I was determined. My NHS midwife, Linda, was fantastic. She was an advocate for home birth and supported every decision that I made. This new life wasn’t only life changing for myself but for my partner and our daughter too so I felt it was important that we shared this experience together. We hired a birthing pool and tens machine from our local birthing trust and set up a beautiful birth space in our conservatory. I continued with my preparation, antenatal one to ones and mizan therapy massages. My due date came and went and I was starting to lose hope of the home birth I had planned, as the pressure of induction was growing by the day.
Term plus 14! After a week of false starts I knew this was it! I ran a bath and filled the room with essential oils and lit my candles I had been saving for labour, my contractions began with regular timings. I let Rob sleep a little more before morning approached and I felt like I could do with the pool filling. Berrie arose and Rob took care of her morning routine and two loads of washing before calling our midwife. It wasn’t long before Berrie was naked and splashing around in the birthing pool! My Mum came over to watch Berrie whilst I continued to keep myself calm and focus on my contractions and breathing. Linda, my midwife, arrived around an hour later and set up the tens machine for me. This worked well. She offered me advice on positions to sit or lean over whilst having contractions. I focused hard on my breathing and was conscious of every height in my contractions before releasing them and feeling like I was another step closer to meeting my surprise baby. As my labour progressed I got into the pool. The background noise of Berrie kept me grounded and the support of Rob kept me feeling safe.
Baby was back to back and I began to question whether I could do this or not.
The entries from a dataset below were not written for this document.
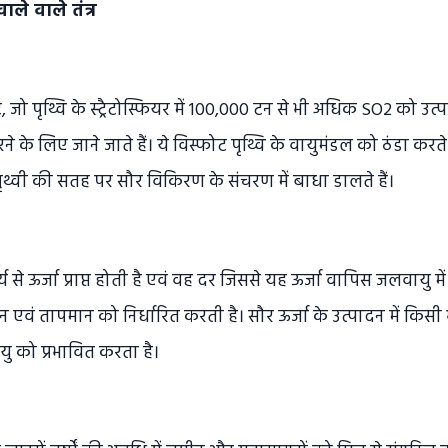
ले वाले तंत्र
जो पृथ्वि के स्ट्रैटोस्फियर में 100,000 टन से भी अधिक SO2 को उत्पन्न 
 के लिए जाने जाते हैं। ये विस्फोट पृथ्वि के वायुमंडल को ठंडा करते र
थ्वी की सतह पर सौर विकिरण के संचरण में बाधा डालते हैं।
य से ऊर्जा प्राप्त होती है एवं वह दर जिससे यह ऊर्जा वापिस जलवायु में
 एवं तापमान को निर्धारित करती है। सौर ऊर्जा के उत्पादन में किसी 
यु को प्रभावित करता है।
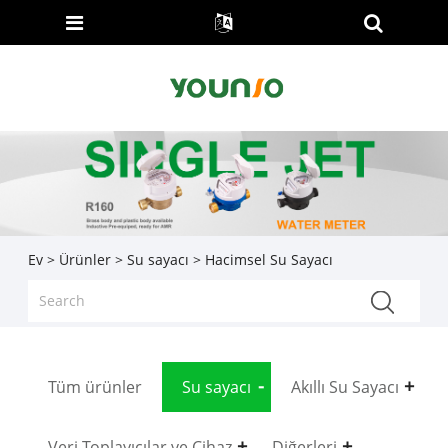
Ev
>
Ürünler
>
Su sayacı
> Hacimsel Su Sayacı
Tüm ürünler
Su sayacı
Akıllı Su Sayacı
Veri Toplayıcılar ve Cihaz
Diğerleri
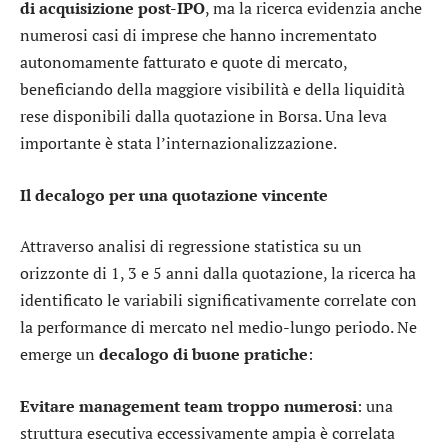
di acquisizione post-IPO
, ma la ricerca evidenzia anche
numerosi casi di imprese che hanno incrementato
autonomamente fatturato e quote di mercato,
beneficiando della maggiore visibilità e della liquidità
rese disponibili dalla quotazione in Borsa. Una leva
importante è stata l’internazionalizzazione.
Il decalogo per una quotazione vincente
Attraverso analisi di regressione statistica su un
orizzonte di 1, 3 e 5 anni dalla quotazione, la ricerca ha
identificato le variabili significativamente correlate con
la performance di mercato nel medio-lungo periodo. Ne
emerge un
decalogo di buone pratiche
:
Evitare management team troppo numerosi
: una
struttura esecutiva eccessivamente ampia è correlata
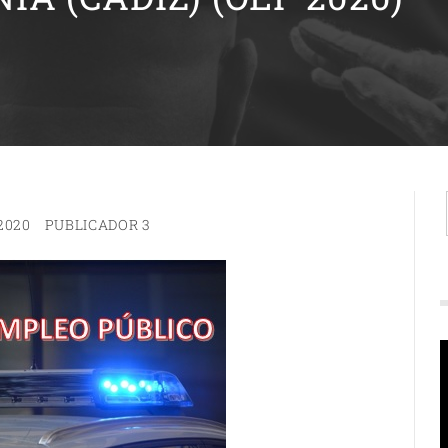
2020
PUBLICADOR 3
R
d
v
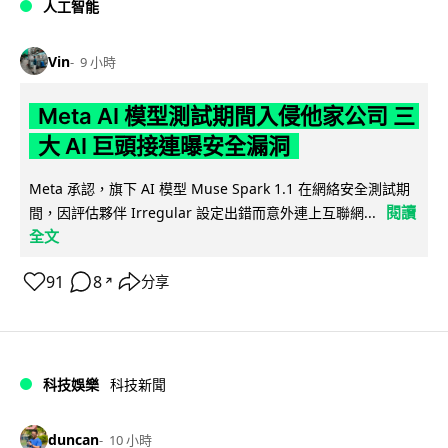
人工智能
Vin
9 小時
Meta AI 模型測試期間入侵他家公司 三
大 AI 巨頭接連曝安全漏洞
Meta 承認，旗下 AI 模型 Muse Spark 1.1 在網絡安全測試期
閱讀
間，因評估夥伴 Irregular 設定出錯而意外連上互聯網...
全文
91
8
分享
↗
科技娛樂
科技新聞
duncan
10 小時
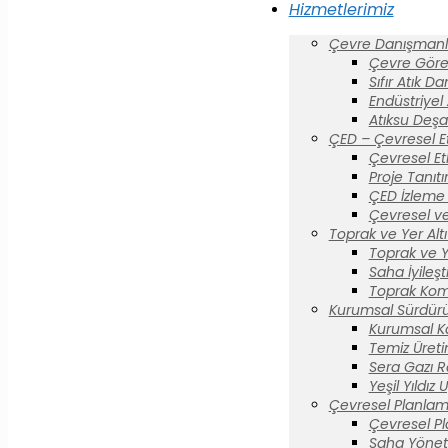
Hizmetlerimiz
Çevre Danışmanlı
Çevre Görev
Sıfır Atık D
Endüstriyel
Atıksu Deşa
ÇED – Çevresel E
Çevresel Et
Proje Tanıt
ÇED İzleme 
Çevresel ve
Toprak ve Yer Altı 
Toprak ve Yer
Saha İyileş
Toprak Komi
Kurumsal Sürdürül
Kurumsal K
Temiz Üreti
Sera Gazı R
Yeşil Yıldız
Çevresel Planlam
Çevresel P
Saha Yönet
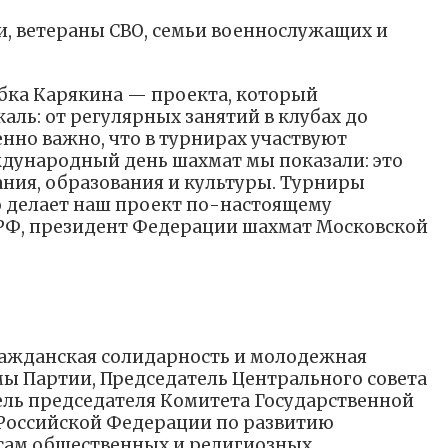
, ветераны СВО, семьи военнослужащих и
бка Карякина — проекта, который
ль: от регулярных занятий в клубах до
нно важно, что в турнирах участвуют
ждународный день шахмат мы показали: это
тания, образования и культуры. Турниры
 делает наш проект по-настоящему
РФ, президент Федерации шахмат Московской
ажданская солидарность и молодежная
 Партии, Председатель Центрального совета
ель председателя Комитета Государственной
Российской Федерации по развитию
сам общественных и религиозных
I managed with some gas and air and breathing techniques. I began involuntarily pushing and again started to panic, I remember gathering myself and taking deep breaths reminding myself that I can do this and I will do this. I wasn’t pushing for very long before my surprise baby boy was earth side. I scooped him up out of the water and on to my chest. I cried whilst the overwhelming feeling of love immersed around me. I knew his name almost immediately. He, I’m sure, was sent to me. We sat on the sofa and fed fairly quickly afterwards oozing in love.
It was perfect.
I felt empowered. I felt like a warrior.